=== WHAT THIS TASK INVOLVES ===
I would like every record printed again, exactly as shown.

=== RECORDS FOR THIS EXERCISE ===
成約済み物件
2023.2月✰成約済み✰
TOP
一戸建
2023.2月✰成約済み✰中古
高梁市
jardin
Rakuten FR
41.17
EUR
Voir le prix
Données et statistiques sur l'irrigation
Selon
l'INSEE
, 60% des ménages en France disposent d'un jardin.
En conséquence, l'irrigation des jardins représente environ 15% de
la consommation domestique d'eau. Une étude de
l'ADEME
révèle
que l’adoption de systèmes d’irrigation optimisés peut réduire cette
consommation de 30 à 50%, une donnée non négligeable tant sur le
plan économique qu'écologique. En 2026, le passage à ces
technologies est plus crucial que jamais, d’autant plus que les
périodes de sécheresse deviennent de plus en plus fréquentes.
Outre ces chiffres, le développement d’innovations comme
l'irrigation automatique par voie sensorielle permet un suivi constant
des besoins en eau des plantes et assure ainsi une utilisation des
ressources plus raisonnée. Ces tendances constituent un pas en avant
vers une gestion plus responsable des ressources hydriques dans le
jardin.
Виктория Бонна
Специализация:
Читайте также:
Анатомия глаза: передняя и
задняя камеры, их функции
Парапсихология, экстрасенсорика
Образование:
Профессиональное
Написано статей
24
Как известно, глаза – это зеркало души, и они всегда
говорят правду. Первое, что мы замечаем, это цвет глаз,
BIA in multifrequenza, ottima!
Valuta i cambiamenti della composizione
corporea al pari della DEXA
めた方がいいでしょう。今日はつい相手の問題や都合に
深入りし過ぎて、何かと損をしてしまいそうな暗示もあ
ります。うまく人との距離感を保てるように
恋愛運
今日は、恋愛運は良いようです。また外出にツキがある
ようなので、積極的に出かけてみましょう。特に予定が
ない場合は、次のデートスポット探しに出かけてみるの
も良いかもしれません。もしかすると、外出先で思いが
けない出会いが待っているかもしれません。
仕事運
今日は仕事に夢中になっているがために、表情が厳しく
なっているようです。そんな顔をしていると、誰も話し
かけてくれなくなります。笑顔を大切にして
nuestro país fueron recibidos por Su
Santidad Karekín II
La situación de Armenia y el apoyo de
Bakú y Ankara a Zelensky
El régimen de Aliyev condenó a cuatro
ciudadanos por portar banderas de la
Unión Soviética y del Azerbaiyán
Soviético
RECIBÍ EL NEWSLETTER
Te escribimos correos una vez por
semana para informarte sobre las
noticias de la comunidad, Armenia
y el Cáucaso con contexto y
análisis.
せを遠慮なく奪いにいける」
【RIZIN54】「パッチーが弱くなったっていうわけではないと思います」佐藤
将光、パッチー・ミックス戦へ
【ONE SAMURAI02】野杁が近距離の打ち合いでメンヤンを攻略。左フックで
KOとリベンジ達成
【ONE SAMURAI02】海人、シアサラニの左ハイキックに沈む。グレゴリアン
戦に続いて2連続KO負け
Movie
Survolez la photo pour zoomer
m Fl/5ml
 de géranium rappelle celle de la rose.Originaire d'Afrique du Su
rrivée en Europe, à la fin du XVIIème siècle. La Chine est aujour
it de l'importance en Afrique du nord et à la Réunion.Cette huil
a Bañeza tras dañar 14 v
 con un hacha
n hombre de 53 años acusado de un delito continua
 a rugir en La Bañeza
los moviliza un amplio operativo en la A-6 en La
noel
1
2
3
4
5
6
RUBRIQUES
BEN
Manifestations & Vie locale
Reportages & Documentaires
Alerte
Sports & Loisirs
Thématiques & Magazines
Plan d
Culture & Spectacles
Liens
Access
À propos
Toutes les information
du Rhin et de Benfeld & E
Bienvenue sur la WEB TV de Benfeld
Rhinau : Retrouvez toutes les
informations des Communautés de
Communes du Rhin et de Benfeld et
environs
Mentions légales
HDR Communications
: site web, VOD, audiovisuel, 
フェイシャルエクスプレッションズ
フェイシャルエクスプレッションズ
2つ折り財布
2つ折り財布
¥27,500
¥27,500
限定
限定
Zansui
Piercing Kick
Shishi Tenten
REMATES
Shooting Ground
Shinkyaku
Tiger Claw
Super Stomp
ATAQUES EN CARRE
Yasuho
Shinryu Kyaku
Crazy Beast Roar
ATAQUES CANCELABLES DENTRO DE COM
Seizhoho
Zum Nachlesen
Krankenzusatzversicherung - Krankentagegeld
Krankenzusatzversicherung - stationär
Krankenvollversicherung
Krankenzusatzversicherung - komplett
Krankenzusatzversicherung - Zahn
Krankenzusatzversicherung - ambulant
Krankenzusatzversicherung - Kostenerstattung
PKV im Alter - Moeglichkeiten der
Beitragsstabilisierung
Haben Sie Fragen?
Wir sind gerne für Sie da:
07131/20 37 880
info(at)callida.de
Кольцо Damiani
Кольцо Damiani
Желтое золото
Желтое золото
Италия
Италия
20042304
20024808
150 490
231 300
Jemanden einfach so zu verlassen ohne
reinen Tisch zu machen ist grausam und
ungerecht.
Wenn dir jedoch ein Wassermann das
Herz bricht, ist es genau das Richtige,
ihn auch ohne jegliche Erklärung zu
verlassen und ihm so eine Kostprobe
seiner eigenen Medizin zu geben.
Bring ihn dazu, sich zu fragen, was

=== TASK SOLUTION ===
成約済み物件
2023.2月✰成約済み✰
TOP
一戸建
2023.2月✰成約済み✰中古
高梁市
jardin
Rakuten FR
41.17
EUR
Voir le prix
Données et statistiques sur l'irrigation
Selon
l'INSEE
, 60% des ménages en France disposent d'un jardin.
En conséquence, l'irrigation des jardins représente environ 15% de
la consommation domestique d'eau. Une étude de
l'ADEME
révèle
que l’adoption de systèmes d’irrigation optimisés peut réduire cette
consommation de 30 à 50%, une donnée non négligeable tant sur le
plan économique qu'écologique. En 2026, le passage à ces
technologies est plus crucial que jamais, d’autant plus que les
périodes de sécheresse deviennent de plus en plus fréquentes.
Outre ces chiffres, le développement d’innovations comme
l'irrigation automatique par voie sensorielle permet un suivi constant
des besoins en eau des plantes et assure ainsi une utilisation des
ressources plus raisonnée. Ces tendances constituent un pas en avant
vers une gestion plus responsable des ressources hydriques dans le
jardin.
Виктория Бонна
Специализация:
Читайте также:
Анатомия глаза: передняя и
задняя камеры, их функции
Парапсихология, экстрасенсорика
Образование:
Профессиональное
Написано статей
24
Как известно, глаза – это зеркало души, и они всегда
говорят правду. Первое, что мы замечаем, это цвет глаз,
BIA in multifrequenza, ottima!
Valuta i cambiamenti della composizione
corporea al pari della DEXA
めた方がいいでしょう。今日はつい相手の問題や都合に
深入りし過ぎて、何かと損をしてしまいそうな暗示もあ
ります。うまく人との距離感を保てるように
恋愛運
今日は、恋愛運は良いようです。また外出にツキがある
ようなので、積極的に出かけてみましょう。特に予定が
ない場合は、次のデートスポット探しに出かけてみるの
も良いかもしれません。もしかすると、外出先で思いが
けない出会いが待っているかもしれません。
仕事運
今日は仕事に夢中になっているがために、表情が厳しく
なっているようです。そんな顔をしていると、誰も話し
かけてくれなくなります。笑顔を大切にして
nuestro país fueron recibidos por Su
Santidad Karekín II
La situación de Armenia y el apoyo de
Bakú y Ankara a Zelensky
El régimen de Aliyev condenó a cuatro
ciudadanos por portar banderas de la
Unión Soviética y del Azerbaiyán
Soviético
RECIBÍ EL NEWSLETTER
Te escribimos correos una vez por
semana para informarte sobre las
noticias de la comunidad, Armenia
y el Cáucaso con contexto y
análisis.
せを遠慮なく奪いにいける」
【RIZIN54】「パッチーが弱くなったっていうわけではないと思います」佐藤
将光、パッチー・ミックス戦へ
【ONE SAMURAI02】野杁が近距離の打ち合いでメンヤンを攻略。左フックで
KOとリベンジ達成
【ONE SAMURAI02】海人、シアサラニの左ハイキックに沈む。グレゴリアン
戦に続いて2連続KO負け
Movie
Survolez la photo pour zoomer
m Fl/5ml
 de géranium rappelle celle de la rose.Originaire d'Afrique du Su
rrivée en Europe, à la fin du XVIIème siècle. La Chine est aujour
it de l'importance en Afrique du nord et à la Réunion.Cette huil
a Bañeza tras dañar 14 v
 con un hacha
n hombre de 53 años acusado de un delito continua
 a rugir en La Bañeza
los moviliza un amplio operativo en la A-6 en La
noel
1
2
3
4
5
6
RUBRIQUES
BEN
Manifestations & Vie locale
Reportages & Documentaires
Alerte
Sports & Loisirs
Thématiques & Magazines
Plan d
Culture & Spectacles
Liens
Access
À propos
Toutes les information
du Rhin et de Benfeld & E
Bienvenue sur la WEB TV de Benfeld
Rhinau : Retrouvez toutes les
informations des Communautés de
Communes du Rhin et de Benfeld et
environs
Mentions légales
HDR Communications
: site web, VOD, audiovisuel, 
フェイシャルエクスプレッションズ
フェイシャルエクスプレッションズ
2つ折り財布
2つ折り財布
¥27,500
¥27,500
限定
限定
Zansui
Piercing Kick
Shishi Tenten
REMATES
Shooting Ground
Shinkyaku
Tiger Claw
Super Stomp
ATAQUES EN CARRE
Yasuho
Shinryu Kyaku
Crazy Beast Roar
ATAQUES CANCELABLES DENTRO DE COM
Seizhoho
Zum Nachlesen
Krankenzusatzversicherung - Krankentagegeld
Krankenzusatzversicherung - stationär
Krankenvollversicherung
Krankenzusatzversicherung - komplett
Krankenzusatzversicherung - Zahn
Krankenzusatzversicherung - ambulant
Krankenzusatzversicherung - Kostenerstattung
PKV im Alter - Moeglichkeiten der
Beitragsstabilisierung
Haben Sie Fragen?
Wir sind gerne für Sie da:
07131/20 37 880
info(at)callida.de
Кольцо Damiani
Кольцо Damiani
Желтое золото
Желтое золото
Италия
Италия
20042304
20024808
150 490
231 300
Jemanden einfach so zu verlassen ohne
reinen Tisch zu machen ist grausam und
ungerecht.
Wenn dir jedoch ein Wassermann das
Herz bricht, ist es genau das Richtige,
ihn auch ohne jegliche Erklärung zu
verlassen und ihm so eine Kostprobe
seiner eigenen Medizin zu geben.
Bring ihn dazu, sich zu fragen, was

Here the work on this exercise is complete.